In vielen Artikeln werden jetzt die Stärken und die Kundenbasis von Nuance im Health- und Medical-Segment und die damit verbunden Synergien als Hauptnutzen der Akquisition hervorgehoben. Das mag wohl ein überzeugender Zusatznutzen sein. Nuance bietet aber viel mehr! Nuance entwickelt und betreibt mit 6’000 Mitarbeitenden seit über 20 Jahren Spracherkennungslösungen im Enterprise Bereich, unterstützt viele unterschiedliche Sprachen und weiss, wie man Voice in den Business-Prozess der Unternehmen integriert. Jetzt bekommt das Mauerblümchen Cortana eine Monsterpackung Industrie-Dünger.
Blick in die Glaskugel
Der Analyst Gartner hat im Dezember 2020 prognostiziert, dass uns im Bereich «Conversational AI» eine riesige Akquisitionswelle und massive Veränderungen bevorstehen. Gartner hat die Entwicklung in diesem Bereich mit den Entdeckungen von Kopernikus im 15. Jahrhundert verglichen, der bekanntlich postuliert hat, dass die Sonne und nicht die Erde der Mittelpunkt unseres Sonnensystems ist. Die US-Amerikaner haben ja eine bekannte Neigung zur bildhaften Übertreibung. Aber jeder der das Umfeld beobachtet sieht, dass grosse Veränderungen in der Mensch-Maschinen-Schnittstelle auf uns zukommen.

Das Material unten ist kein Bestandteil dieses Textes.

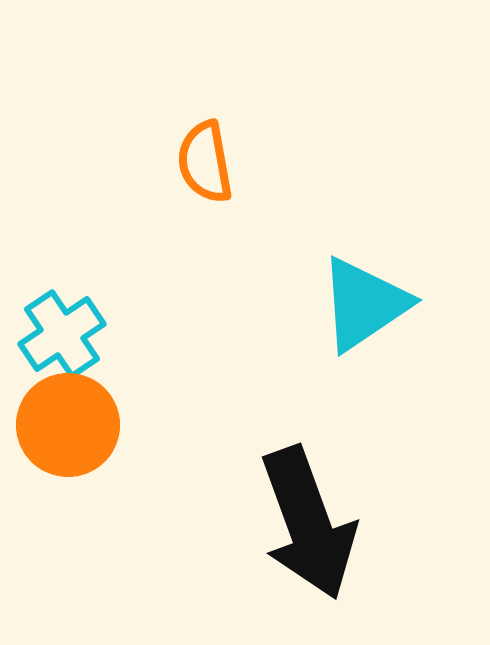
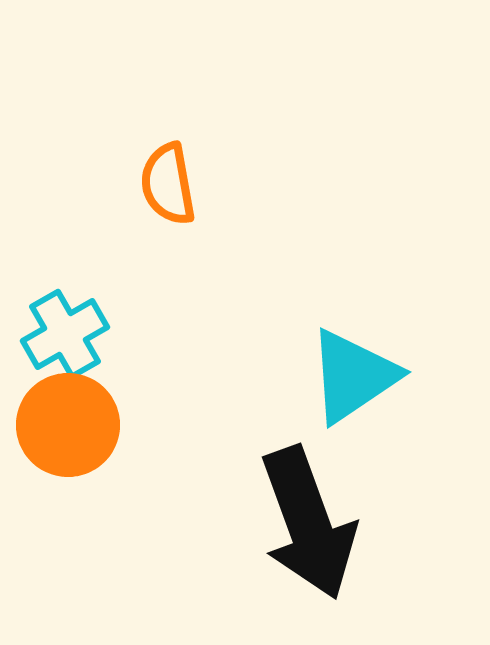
orange semicircle: moved 37 px left, 22 px down
cyan triangle: moved 11 px left, 72 px down
cyan cross: moved 3 px right; rotated 4 degrees clockwise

Was bedeutet diese «Monster-Akquisition» für einen Schweizer Sprachlösungs-Anbieter, wie Spitch?
Es kommt zu Verwerfungen im Markt, was für einen kleinen Anbieter wie Spitch immer eine Chance sein kann. In der Schweiz spielt Nuance aktuell keine Rolle mehr, nachdem sie sich 2017 (aus Mangel an Schweizerdeutschkenntnissen) aus dem Schweizer Mark zurückgezogen haben. Hier erwarte ich kurz- und mittelfristig keine Veränderungen. In Deutschland dagegen, aber auch weltweit hat MSFT jetzt unseren Hauptkonkurrenten aus dem Markt genommen. Erfahrungsgemäss resultieren solche Grossübernahmen immer zuerst in einer Lethargie und Orientierungslosigkeit, bevor der Synergie-Effekt eintrifft. Dies ist aus der persönlichen Erfahrung mit zwei grossen Oracle Akquisitionen gesprochen.
Für Spitch ist es jetzt wichtig, dieses Vakuum, das vorerst entsteht, flexibel und innovativ abzudecken, bevor sich MSFT mit der Nuance-Lösung richtig stabilisiert hat. Zudem lassen die «Big Player» oftmals Märkte und/oder Bereiche unbearbeitet, die für sie grössen- und ertragsmässig nicht interessant sind.
Ich sehe diese Übernahme als grosse Chance, uns als Schweizer Sprachlösungsanbieter für die Zukunft ganz neu und schlagkräftig zu positionieren!
* Jürg Schleier ist seit 5 Jahren Country Manager DACH beim Schweizer Sprachlösungsanbieter Spitch.